Head to your GP for blood tests to measure your thyroid and thyroid-stimulating hormone levels. The treatment is prescribed thyroid hormone tablets, which will normalise your hormone levels.
Food and the thyroid
There are foods called goitrogens, which contain natural chemicals that can disrupt thyroid hormone production. However, cooking should make them safe to eat. Goitrogenic foods include canola oil, cabbage, turnip, watercress, radish, horseradish, soy, spinach, millet, tapioca, lettuce, milk from animals fed on these foods and nitrates.
Results from a recent study showed that a low-carbohydrate, high-protein, low-goitrogenic food diet not only helped with weight loss but also with a reduction in certain thyroid antibodies, meaning that inflammation in the thyroid may be reduced by this kind of diet.
Iodine: A balancing act
Iodine is integrally linked with thyroid function. Too much salt can increase the risk of Hashimoto’s thyroiditis and overactive thyroid conditions; too little can also affect the thyroid.
In NZ, iodine levels in our soils are low, so our salt is fortified with iodine to compensate. However, with a tendency to limit salt intake in response to health messages (and therefore using less iodine-fortified salt), our dietary iodine intake is declining. So, we need to make sure we get enough iodine for our needs. Good sources of iodine include canned salmon, seaweed, bread, eggs, cheese and milk. Make sure you use an iodine-fortified table salt.
It’s also really important not to over-supplement with iodine if you’ve already been diagnosed with Hashimoto’s thyroiditis.
3. Rheumatoid arthritis
Rheumatoid arthritis (RA) occurs when the immune system attacks the membranes between joints, causing damage. Along with pain and inflammation of the joints, RA can stop you managing day-to-day tasks, and may even limit your social interactions.
Symptoms include swollen joints that are warm to the touch, stiff joints after sitting still or in the morning, fatigue and unintentional weight loss. You may notice this in smaller joints first, such as the hands, wrists, knees and ankles.

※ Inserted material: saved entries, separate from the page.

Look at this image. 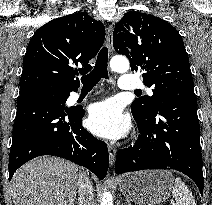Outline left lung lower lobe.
Masks as SVG:
<instances>
[{
  "label": "left lung lower lobe",
  "mask_w": 212,
  "mask_h": 205,
  "mask_svg": "<svg viewBox=\"0 0 212 205\" xmlns=\"http://www.w3.org/2000/svg\"><path fill=\"white\" fill-rule=\"evenodd\" d=\"M132 114L140 135L133 146L118 151L116 173L146 169L178 170L189 176L203 194L196 96L175 95L145 119Z\"/></svg>",
  "instance_id": "0a47b994"
}]
</instances>
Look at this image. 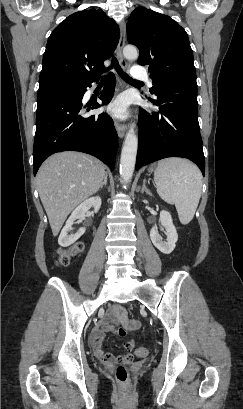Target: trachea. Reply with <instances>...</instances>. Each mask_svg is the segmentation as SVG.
<instances>
[{"label": "trachea", "mask_w": 243, "mask_h": 409, "mask_svg": "<svg viewBox=\"0 0 243 409\" xmlns=\"http://www.w3.org/2000/svg\"><path fill=\"white\" fill-rule=\"evenodd\" d=\"M114 66V68L116 69L117 73L121 76V78H123L125 81H137L135 79H132L131 77H129L128 74L124 73L122 68L120 67L118 60L115 56H113L112 59V65L109 68H112ZM105 79V77L103 78Z\"/></svg>", "instance_id": "1"}]
</instances>
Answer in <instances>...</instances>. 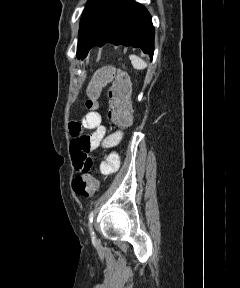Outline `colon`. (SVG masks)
<instances>
[{
	"label": "colon",
	"mask_w": 240,
	"mask_h": 288,
	"mask_svg": "<svg viewBox=\"0 0 240 288\" xmlns=\"http://www.w3.org/2000/svg\"><path fill=\"white\" fill-rule=\"evenodd\" d=\"M108 84H111L108 93L109 118L117 126H128L132 120L131 86L127 74L120 69L105 66L94 73L86 91V106L90 109L96 108L100 92ZM88 170L76 176L72 182L75 193L83 198L91 197L99 187L98 181Z\"/></svg>",
	"instance_id": "5ec220e1"
}]
</instances>
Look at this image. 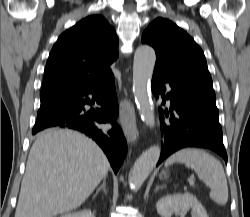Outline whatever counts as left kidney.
I'll return each instance as SVG.
<instances>
[{
  "mask_svg": "<svg viewBox=\"0 0 250 217\" xmlns=\"http://www.w3.org/2000/svg\"><path fill=\"white\" fill-rule=\"evenodd\" d=\"M156 209L161 217L179 215L188 209L192 210V217H209L203 205L190 193L164 196L156 203Z\"/></svg>",
  "mask_w": 250,
  "mask_h": 217,
  "instance_id": "5707ae66",
  "label": "left kidney"
}]
</instances>
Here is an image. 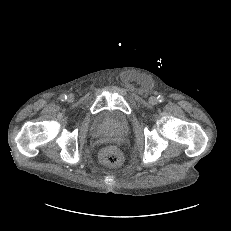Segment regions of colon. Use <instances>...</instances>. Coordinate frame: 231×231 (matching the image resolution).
<instances>
[{
  "mask_svg": "<svg viewBox=\"0 0 231 231\" xmlns=\"http://www.w3.org/2000/svg\"><path fill=\"white\" fill-rule=\"evenodd\" d=\"M101 161L108 166H116L121 162L120 151L114 145H107L100 152Z\"/></svg>",
  "mask_w": 231,
  "mask_h": 231,
  "instance_id": "5ec220e1",
  "label": "colon"
}]
</instances>
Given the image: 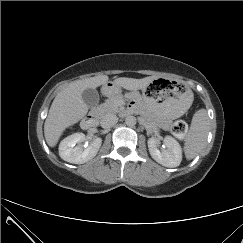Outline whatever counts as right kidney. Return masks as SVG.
I'll list each match as a JSON object with an SVG mask.
<instances>
[{
	"mask_svg": "<svg viewBox=\"0 0 243 243\" xmlns=\"http://www.w3.org/2000/svg\"><path fill=\"white\" fill-rule=\"evenodd\" d=\"M101 144L99 137L88 142L83 133H74L60 142L59 155L66 162L83 164L96 156Z\"/></svg>",
	"mask_w": 243,
	"mask_h": 243,
	"instance_id": "1",
	"label": "right kidney"
}]
</instances>
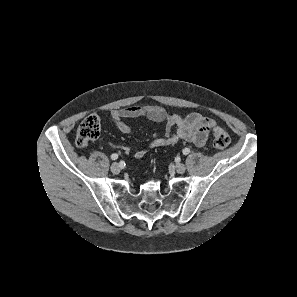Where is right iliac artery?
I'll return each instance as SVG.
<instances>
[{
  "mask_svg": "<svg viewBox=\"0 0 297 297\" xmlns=\"http://www.w3.org/2000/svg\"><path fill=\"white\" fill-rule=\"evenodd\" d=\"M111 159H112V160H116V159H118V154H116V153L112 154V155H111Z\"/></svg>",
  "mask_w": 297,
  "mask_h": 297,
  "instance_id": "right-iliac-artery-1",
  "label": "right iliac artery"
}]
</instances>
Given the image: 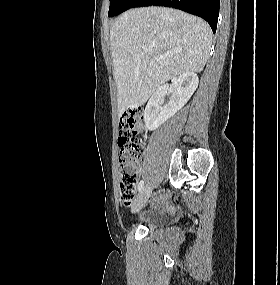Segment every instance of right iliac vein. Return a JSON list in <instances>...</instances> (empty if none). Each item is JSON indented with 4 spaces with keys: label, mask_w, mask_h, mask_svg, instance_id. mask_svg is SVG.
Returning <instances> with one entry per match:
<instances>
[{
    "label": "right iliac vein",
    "mask_w": 280,
    "mask_h": 285,
    "mask_svg": "<svg viewBox=\"0 0 280 285\" xmlns=\"http://www.w3.org/2000/svg\"><path fill=\"white\" fill-rule=\"evenodd\" d=\"M152 193V188L149 186H146L138 195L133 207L132 211L134 213L138 212L143 208V206L147 203L148 199L150 198Z\"/></svg>",
    "instance_id": "1"
}]
</instances>
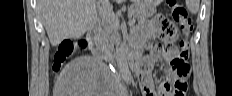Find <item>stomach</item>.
Listing matches in <instances>:
<instances>
[{"mask_svg": "<svg viewBox=\"0 0 232 96\" xmlns=\"http://www.w3.org/2000/svg\"><path fill=\"white\" fill-rule=\"evenodd\" d=\"M146 6L153 4L154 0H144L143 1Z\"/></svg>", "mask_w": 232, "mask_h": 96, "instance_id": "obj_1", "label": "stomach"}]
</instances>
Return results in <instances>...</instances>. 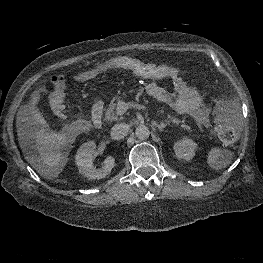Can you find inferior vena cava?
Listing matches in <instances>:
<instances>
[{"label":"inferior vena cava","instance_id":"inferior-vena-cava-1","mask_svg":"<svg viewBox=\"0 0 263 263\" xmlns=\"http://www.w3.org/2000/svg\"><path fill=\"white\" fill-rule=\"evenodd\" d=\"M129 131L128 125L125 123H119L112 127L111 129V137L116 140L123 139Z\"/></svg>","mask_w":263,"mask_h":263}]
</instances>
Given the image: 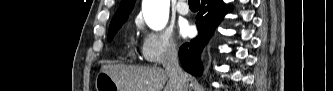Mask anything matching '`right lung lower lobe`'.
Listing matches in <instances>:
<instances>
[{
	"label": "right lung lower lobe",
	"instance_id": "98d812e1",
	"mask_svg": "<svg viewBox=\"0 0 333 91\" xmlns=\"http://www.w3.org/2000/svg\"><path fill=\"white\" fill-rule=\"evenodd\" d=\"M226 5L223 0H202L200 12L196 16L198 36L183 44L179 49V58L183 68L192 75L202 73L200 63L201 49L211 37L214 29L223 19L226 13Z\"/></svg>",
	"mask_w": 333,
	"mask_h": 91
}]
</instances>
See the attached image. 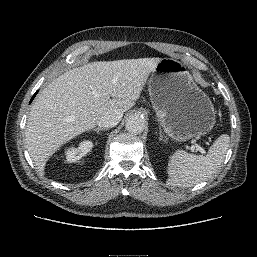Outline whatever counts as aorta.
Here are the masks:
<instances>
[{"instance_id":"obj_1","label":"aorta","mask_w":257,"mask_h":257,"mask_svg":"<svg viewBox=\"0 0 257 257\" xmlns=\"http://www.w3.org/2000/svg\"><path fill=\"white\" fill-rule=\"evenodd\" d=\"M125 127L128 132L133 134L142 133L145 127V120L139 114H132L127 117Z\"/></svg>"}]
</instances>
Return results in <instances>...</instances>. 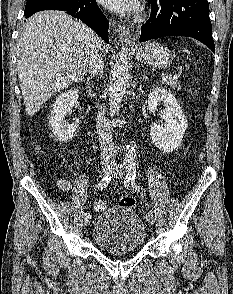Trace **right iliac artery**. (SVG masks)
I'll return each instance as SVG.
<instances>
[{
	"mask_svg": "<svg viewBox=\"0 0 233 294\" xmlns=\"http://www.w3.org/2000/svg\"><path fill=\"white\" fill-rule=\"evenodd\" d=\"M124 165L125 164H120L119 168L120 169H123L124 168ZM112 179V176L111 175H108L106 177H104L99 183H98V189L102 190L104 189L105 187H107L108 183L111 181ZM85 218H88L90 217V214L88 212H86L85 214Z\"/></svg>",
	"mask_w": 233,
	"mask_h": 294,
	"instance_id": "obj_1",
	"label": "right iliac artery"
}]
</instances>
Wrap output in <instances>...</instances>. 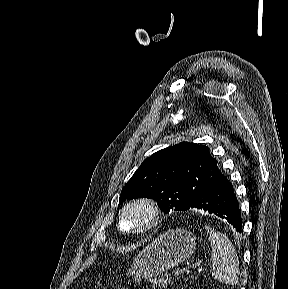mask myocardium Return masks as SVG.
Wrapping results in <instances>:
<instances>
[{"label":"myocardium","instance_id":"1","mask_svg":"<svg viewBox=\"0 0 288 289\" xmlns=\"http://www.w3.org/2000/svg\"><path fill=\"white\" fill-rule=\"evenodd\" d=\"M133 209H141L145 213L144 222L137 228L125 230L122 227L124 215ZM161 217V208L157 201L150 197H137L128 201L120 210L117 219L118 230L125 235H141L152 230L159 222Z\"/></svg>","mask_w":288,"mask_h":289}]
</instances>
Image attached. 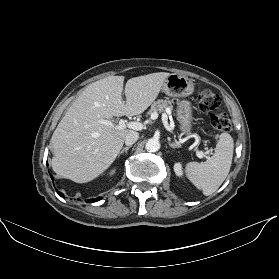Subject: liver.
I'll use <instances>...</instances> for the list:
<instances>
[{
    "mask_svg": "<svg viewBox=\"0 0 279 279\" xmlns=\"http://www.w3.org/2000/svg\"><path fill=\"white\" fill-rule=\"evenodd\" d=\"M170 73L134 77L109 76L90 84L67 110L51 138L52 169L77 183L89 182L114 162L129 129H116L99 120L143 113L158 97Z\"/></svg>",
    "mask_w": 279,
    "mask_h": 279,
    "instance_id": "liver-1",
    "label": "liver"
}]
</instances>
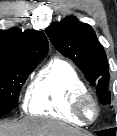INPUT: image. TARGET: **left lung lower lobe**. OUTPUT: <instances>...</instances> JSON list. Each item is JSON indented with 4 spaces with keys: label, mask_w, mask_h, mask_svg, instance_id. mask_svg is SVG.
<instances>
[{
    "label": "left lung lower lobe",
    "mask_w": 117,
    "mask_h": 136,
    "mask_svg": "<svg viewBox=\"0 0 117 136\" xmlns=\"http://www.w3.org/2000/svg\"><path fill=\"white\" fill-rule=\"evenodd\" d=\"M96 134L98 136H115V130L111 129L109 131H98Z\"/></svg>",
    "instance_id": "obj_1"
}]
</instances>
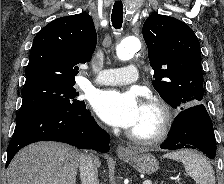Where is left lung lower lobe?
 I'll return each mask as SVG.
<instances>
[{"label":"left lung lower lobe","mask_w":224,"mask_h":184,"mask_svg":"<svg viewBox=\"0 0 224 184\" xmlns=\"http://www.w3.org/2000/svg\"><path fill=\"white\" fill-rule=\"evenodd\" d=\"M162 149H199L211 159L215 158L216 140L213 125L203 104L189 106L179 114L173 123L171 134Z\"/></svg>","instance_id":"obj_1"}]
</instances>
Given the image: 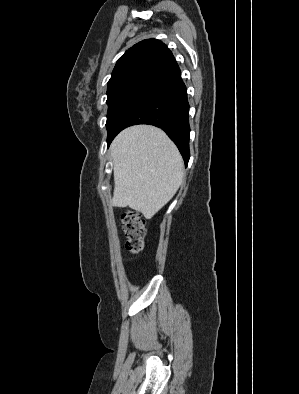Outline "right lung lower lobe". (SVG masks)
Returning <instances> with one entry per match:
<instances>
[{
	"mask_svg": "<svg viewBox=\"0 0 299 394\" xmlns=\"http://www.w3.org/2000/svg\"><path fill=\"white\" fill-rule=\"evenodd\" d=\"M189 104L187 91L178 68L146 89L124 112L107 144L124 128L136 124H150L164 130L177 145L185 165L189 152Z\"/></svg>",
	"mask_w": 299,
	"mask_h": 394,
	"instance_id": "1",
	"label": "right lung lower lobe"
}]
</instances>
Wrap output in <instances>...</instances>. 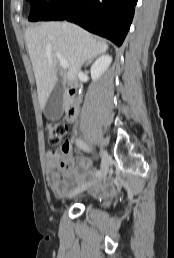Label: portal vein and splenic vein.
I'll return each mask as SVG.
<instances>
[{
    "instance_id": "portal-vein-and-splenic-vein-1",
    "label": "portal vein and splenic vein",
    "mask_w": 174,
    "mask_h": 258,
    "mask_svg": "<svg viewBox=\"0 0 174 258\" xmlns=\"http://www.w3.org/2000/svg\"><path fill=\"white\" fill-rule=\"evenodd\" d=\"M57 59L59 60L60 65L63 69H68L69 64L60 54H57Z\"/></svg>"
}]
</instances>
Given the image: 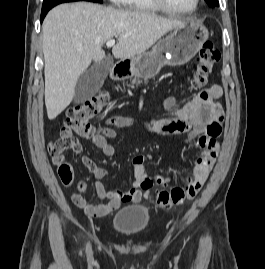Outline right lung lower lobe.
Instances as JSON below:
<instances>
[{
	"instance_id": "98d812e1",
	"label": "right lung lower lobe",
	"mask_w": 265,
	"mask_h": 269,
	"mask_svg": "<svg viewBox=\"0 0 265 269\" xmlns=\"http://www.w3.org/2000/svg\"><path fill=\"white\" fill-rule=\"evenodd\" d=\"M75 1H89V0H44L41 12V22L43 21L47 12L54 6L65 2H75Z\"/></svg>"
}]
</instances>
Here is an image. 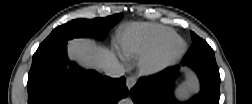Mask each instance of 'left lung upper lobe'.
<instances>
[{
  "label": "left lung upper lobe",
  "instance_id": "left-lung-upper-lobe-1",
  "mask_svg": "<svg viewBox=\"0 0 252 104\" xmlns=\"http://www.w3.org/2000/svg\"><path fill=\"white\" fill-rule=\"evenodd\" d=\"M191 38L193 43L184 57L185 62H216L214 51L207 42L197 36L194 32H191Z\"/></svg>",
  "mask_w": 252,
  "mask_h": 104
}]
</instances>
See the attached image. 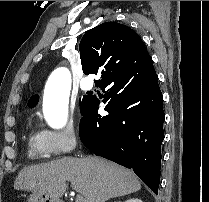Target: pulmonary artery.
Wrapping results in <instances>:
<instances>
[{
	"mask_svg": "<svg viewBox=\"0 0 209 202\" xmlns=\"http://www.w3.org/2000/svg\"><path fill=\"white\" fill-rule=\"evenodd\" d=\"M81 85L83 88L89 89L93 86V81L91 79H85L84 81H82Z\"/></svg>",
	"mask_w": 209,
	"mask_h": 202,
	"instance_id": "e3ab8cb5",
	"label": "pulmonary artery"
}]
</instances>
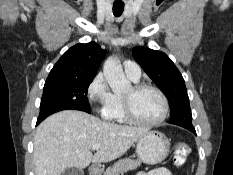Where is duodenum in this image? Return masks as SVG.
<instances>
[{
  "label": "duodenum",
  "instance_id": "obj_1",
  "mask_svg": "<svg viewBox=\"0 0 233 175\" xmlns=\"http://www.w3.org/2000/svg\"><path fill=\"white\" fill-rule=\"evenodd\" d=\"M90 172H91V175H98L99 174V170L96 167H92Z\"/></svg>",
  "mask_w": 233,
  "mask_h": 175
}]
</instances>
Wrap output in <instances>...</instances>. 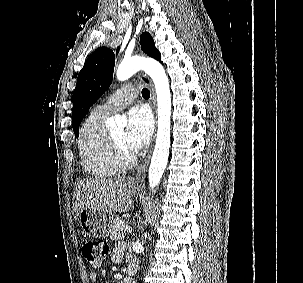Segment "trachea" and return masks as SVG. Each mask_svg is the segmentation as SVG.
<instances>
[{"mask_svg": "<svg viewBox=\"0 0 303 283\" xmlns=\"http://www.w3.org/2000/svg\"><path fill=\"white\" fill-rule=\"evenodd\" d=\"M142 96H143V98L148 99L150 97V91L147 88H143Z\"/></svg>", "mask_w": 303, "mask_h": 283, "instance_id": "3493384b", "label": "trachea"}]
</instances>
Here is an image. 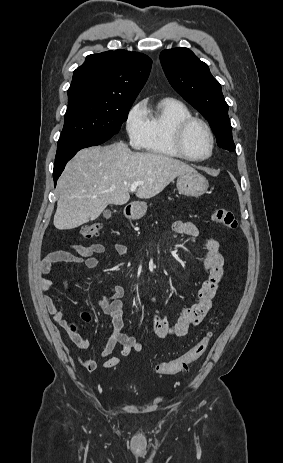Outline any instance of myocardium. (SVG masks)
I'll use <instances>...</instances> for the list:
<instances>
[{
	"instance_id": "obj_1",
	"label": "myocardium",
	"mask_w": 283,
	"mask_h": 463,
	"mask_svg": "<svg viewBox=\"0 0 283 463\" xmlns=\"http://www.w3.org/2000/svg\"><path fill=\"white\" fill-rule=\"evenodd\" d=\"M194 124L202 125L210 137V143H211L210 152L206 156H203V157L192 156L187 152L185 148L186 133L189 130V128L193 126ZM173 144H174L175 150L177 151V153L179 154L181 158L191 161V162H202V161L210 159L213 156L214 151H215L216 139H215L214 131L208 122H206L205 120L199 117L192 116L182 121L176 127L175 132H174V137H173Z\"/></svg>"
}]
</instances>
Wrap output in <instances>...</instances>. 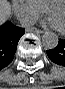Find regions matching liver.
I'll list each match as a JSON object with an SVG mask.
<instances>
[{
    "label": "liver",
    "instance_id": "liver-1",
    "mask_svg": "<svg viewBox=\"0 0 65 89\" xmlns=\"http://www.w3.org/2000/svg\"><path fill=\"white\" fill-rule=\"evenodd\" d=\"M10 14V6L8 3L1 1L0 2V19L3 22L6 17Z\"/></svg>",
    "mask_w": 65,
    "mask_h": 89
}]
</instances>
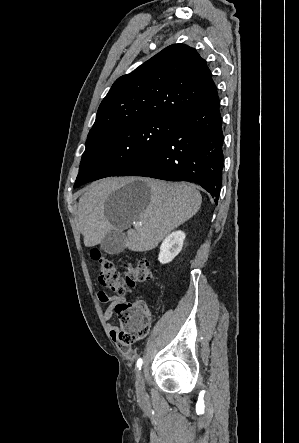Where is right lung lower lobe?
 Listing matches in <instances>:
<instances>
[{"label": "right lung lower lobe", "instance_id": "1", "mask_svg": "<svg viewBox=\"0 0 299 443\" xmlns=\"http://www.w3.org/2000/svg\"><path fill=\"white\" fill-rule=\"evenodd\" d=\"M215 89L174 117L175 128L155 150L118 176H144L201 185L218 202L223 170V135Z\"/></svg>", "mask_w": 299, "mask_h": 443}]
</instances>
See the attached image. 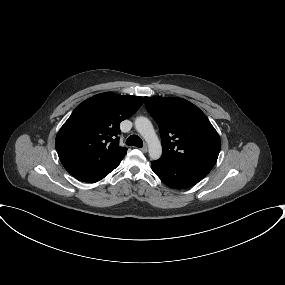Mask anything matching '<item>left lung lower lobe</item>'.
<instances>
[{
    "instance_id": "0a47b994",
    "label": "left lung lower lobe",
    "mask_w": 285,
    "mask_h": 285,
    "mask_svg": "<svg viewBox=\"0 0 285 285\" xmlns=\"http://www.w3.org/2000/svg\"><path fill=\"white\" fill-rule=\"evenodd\" d=\"M153 172L169 187L175 189L189 188L208 173L180 164H171L162 159L151 163Z\"/></svg>"
}]
</instances>
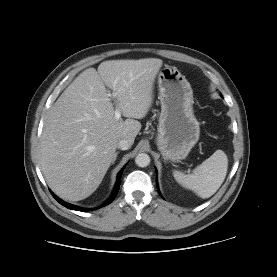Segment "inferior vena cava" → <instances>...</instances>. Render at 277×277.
Masks as SVG:
<instances>
[{"label":"inferior vena cava","mask_w":277,"mask_h":277,"mask_svg":"<svg viewBox=\"0 0 277 277\" xmlns=\"http://www.w3.org/2000/svg\"><path fill=\"white\" fill-rule=\"evenodd\" d=\"M131 147V143L126 140V139H121L118 143H117V148L121 149V150H127Z\"/></svg>","instance_id":"inferior-vena-cava-1"}]
</instances>
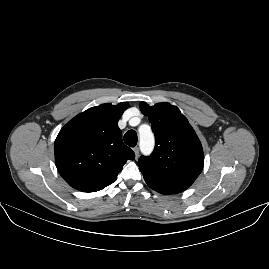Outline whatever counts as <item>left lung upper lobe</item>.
<instances>
[{
  "label": "left lung upper lobe",
  "mask_w": 269,
  "mask_h": 269,
  "mask_svg": "<svg viewBox=\"0 0 269 269\" xmlns=\"http://www.w3.org/2000/svg\"><path fill=\"white\" fill-rule=\"evenodd\" d=\"M155 134L153 153L141 156L138 165L144 179L191 186L204 166L200 140L180 110L169 103H140Z\"/></svg>",
  "instance_id": "obj_1"
}]
</instances>
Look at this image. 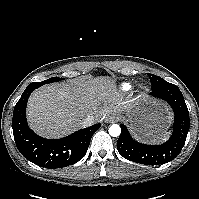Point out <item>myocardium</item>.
<instances>
[{
    "instance_id": "myocardium-1",
    "label": "myocardium",
    "mask_w": 199,
    "mask_h": 199,
    "mask_svg": "<svg viewBox=\"0 0 199 199\" xmlns=\"http://www.w3.org/2000/svg\"><path fill=\"white\" fill-rule=\"evenodd\" d=\"M139 89H140L141 91H143V90H144V86H143V85H140V86H139Z\"/></svg>"
}]
</instances>
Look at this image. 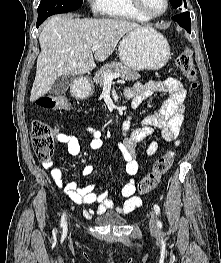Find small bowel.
I'll return each instance as SVG.
<instances>
[{"label":"small bowel","instance_id":"c3829d8e","mask_svg":"<svg viewBox=\"0 0 221 263\" xmlns=\"http://www.w3.org/2000/svg\"><path fill=\"white\" fill-rule=\"evenodd\" d=\"M167 94L168 97L158 112L147 115L143 118L141 126L125 132L123 139L118 141V148L125 161V170L130 177L129 181L122 187L121 195L124 202L116 204L110 200L107 191L96 190L97 184L91 183L85 186H79L75 182L64 183L62 171L53 166L51 160L43 161L42 165L46 170L50 171V175L54 183L62 188L66 195L78 205H96L94 209H88L85 212L86 217L100 215L108 210L114 211L120 215L126 216L134 212L140 205L141 199L136 196V182L134 177L138 172L137 161V145L150 136L156 129L160 131L161 136L173 141L176 146L180 144L178 138L185 113L186 89L177 79H167L164 81L137 82L132 87L125 90L124 94L127 98L132 99L133 106H138L146 99L159 94ZM128 125H125V129ZM89 136V148L97 151L104 147L102 132L91 126H81ZM57 140L60 144L67 147L70 155L78 156L80 153V143L76 136L69 133H59ZM158 151V143L151 141L146 153L154 156ZM94 171L92 165H88L83 169V175H90Z\"/></svg>","mask_w":221,"mask_h":263}]
</instances>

At the same time, you may notice changes in your skin, eyes, saliva, nerves or circulation.
Treatment options for RA include steroids to dampen down inflammation and medications that suppress the immune system.
Food as medicine
Research has shown that for those under 55, following healthy diet guidelines reduces the risk of developing RA.
Omega-3 fatty acids, mainly eicosapentaenoic acid (EPA) and docosahexaenoic acid (DHA), reduce inflammation in the body. Taking 3g or more of EPA daily has been shown to reduce inflammation in people with RA. Omega-3s also help reduce triglycerides (fats in the blood). As people with RA are more at risk of heart disease, this is an added bonus.
Should you really avoid gluten?
Many people with autoimmune diseases find information that tells them to avoid gluten. Often people with autoimmune diseases test positive for more than one condition. As coeliac disease is also an autoimmune disease, it’s worth thinking about getting tested for this before you think about avoiding gluten, especially if you’ve got tummy problems or seem to have symptoms caused by gluten foods.
Not coeliac and still having gut problems? The answer may be in fructans, one of the carbohydrates found with gluten, which can cause digestive upset. A low-FODMAP diet may be more appropriate than avoiding gluten.